Laura arrived carrying a tray with two glasses of Muscat. De Palma took one, and took his chance to stand up.
“She’s dead and you never found her killer. Am I right?”
“I … I’d rather not talk about it. If you don’t mind.”
“I quite understand. Come on, I’ll show you something.”
At the far end of the room, there was an art deco-style table with curved legs, on which Ingrid had placed a whole pile of papers and photographs.

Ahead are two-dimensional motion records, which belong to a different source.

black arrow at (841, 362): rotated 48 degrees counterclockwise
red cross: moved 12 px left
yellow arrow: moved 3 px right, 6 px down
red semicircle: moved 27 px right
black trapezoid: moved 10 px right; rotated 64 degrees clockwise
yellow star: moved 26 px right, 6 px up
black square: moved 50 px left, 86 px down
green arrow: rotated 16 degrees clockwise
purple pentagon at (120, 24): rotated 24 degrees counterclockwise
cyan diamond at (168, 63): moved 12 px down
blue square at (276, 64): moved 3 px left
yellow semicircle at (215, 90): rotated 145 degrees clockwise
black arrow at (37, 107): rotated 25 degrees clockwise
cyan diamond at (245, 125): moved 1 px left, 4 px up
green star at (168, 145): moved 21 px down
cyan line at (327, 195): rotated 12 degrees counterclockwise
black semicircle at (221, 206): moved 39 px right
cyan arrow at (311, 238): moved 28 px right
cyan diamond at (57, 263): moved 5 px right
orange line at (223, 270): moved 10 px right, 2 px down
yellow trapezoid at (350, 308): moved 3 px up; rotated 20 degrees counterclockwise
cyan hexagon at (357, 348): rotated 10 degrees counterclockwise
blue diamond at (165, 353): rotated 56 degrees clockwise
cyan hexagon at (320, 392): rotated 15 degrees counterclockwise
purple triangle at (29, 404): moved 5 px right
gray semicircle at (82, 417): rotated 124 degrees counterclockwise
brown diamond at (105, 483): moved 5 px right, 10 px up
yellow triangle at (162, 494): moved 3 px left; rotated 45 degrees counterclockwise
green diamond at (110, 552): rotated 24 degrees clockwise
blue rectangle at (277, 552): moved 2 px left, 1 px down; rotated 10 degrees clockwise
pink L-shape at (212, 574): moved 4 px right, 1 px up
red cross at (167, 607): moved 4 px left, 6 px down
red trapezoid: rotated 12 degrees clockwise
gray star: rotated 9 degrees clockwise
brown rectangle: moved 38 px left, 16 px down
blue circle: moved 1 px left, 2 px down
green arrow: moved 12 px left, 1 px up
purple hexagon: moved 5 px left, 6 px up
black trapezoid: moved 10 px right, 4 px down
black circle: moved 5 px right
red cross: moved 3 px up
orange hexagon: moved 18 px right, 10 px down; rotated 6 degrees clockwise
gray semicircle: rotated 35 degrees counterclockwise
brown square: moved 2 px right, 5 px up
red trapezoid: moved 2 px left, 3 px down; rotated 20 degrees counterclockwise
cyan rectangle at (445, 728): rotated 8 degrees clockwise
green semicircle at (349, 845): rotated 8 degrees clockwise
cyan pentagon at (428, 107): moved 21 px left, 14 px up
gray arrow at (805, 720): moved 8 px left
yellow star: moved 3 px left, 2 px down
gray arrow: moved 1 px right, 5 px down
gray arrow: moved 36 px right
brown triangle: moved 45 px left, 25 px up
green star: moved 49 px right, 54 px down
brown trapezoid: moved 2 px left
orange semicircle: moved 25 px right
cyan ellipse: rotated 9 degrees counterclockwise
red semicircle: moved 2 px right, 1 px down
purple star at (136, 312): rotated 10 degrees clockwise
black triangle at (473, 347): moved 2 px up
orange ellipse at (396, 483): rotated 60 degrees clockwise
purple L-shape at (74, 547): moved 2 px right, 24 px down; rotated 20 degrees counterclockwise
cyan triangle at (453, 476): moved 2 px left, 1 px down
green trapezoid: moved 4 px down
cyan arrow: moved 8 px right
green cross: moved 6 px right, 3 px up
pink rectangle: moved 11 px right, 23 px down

The photographs were shots of the Camargue. De Palma saw lagoons that disappeared over the horizon in the light of dawn or dusk. There were also some shots of birds: raptors, herons, and other species he did not know.
He paused over some photographs of large white birds.
“They’re white spoonbills. The last pictures he took, as far as I know. Laura went to fetch them from Tarascon today.”
“They’re magnificent.”
“Yes they are, aren’t they?”
“Did the photographer say which day your husband dropped the film off?”
“The day he disappeared. June 24. I thought that might tell you things.”
“And you’re quite right. So we’re now sure that he vanished on the 24th. What are these documents?”
“They’re notes he left in his car. The police didn’t take them away.”
De Palma read:
1—La Capelière. At the far end of the large meadow? Turn left then right toward the dead tree in the water. Ten meters to the left. In the coppice.
2—From the guardian’s hut, toward the marsh.
“They look like directions, don’t they, Michel?”
“One of them gives the exact place where he was found.”
“I hadn’t noticed that.”
On another piece of paper, which was folded in four, Steinert had written:
Rush hut number 2, well hidden after the reed bed. A good place for sunrise. Mention it to Christophe.
“Did your husband often make notes like this?”
“All the time. His memory wasn’t very good, he was always forgetting things, so he kept notes.”
“Do you know this Christophe?”
“It’s Texeira, the director of the reserve. We’ve met once or twice.”
She put the photographs back into their envelope.
“There, that’s all I wanted to show you. The rest is just snippets of his existence, nothing of any great interest.”
“In a life, everything is of interest.”
She stared at him with a little girl’s eyes.
“Come on, Michel. Let’s have some of that famous pistou soup. We’ll talk about something cheerful. William wouldn’t have liked us to be sad.”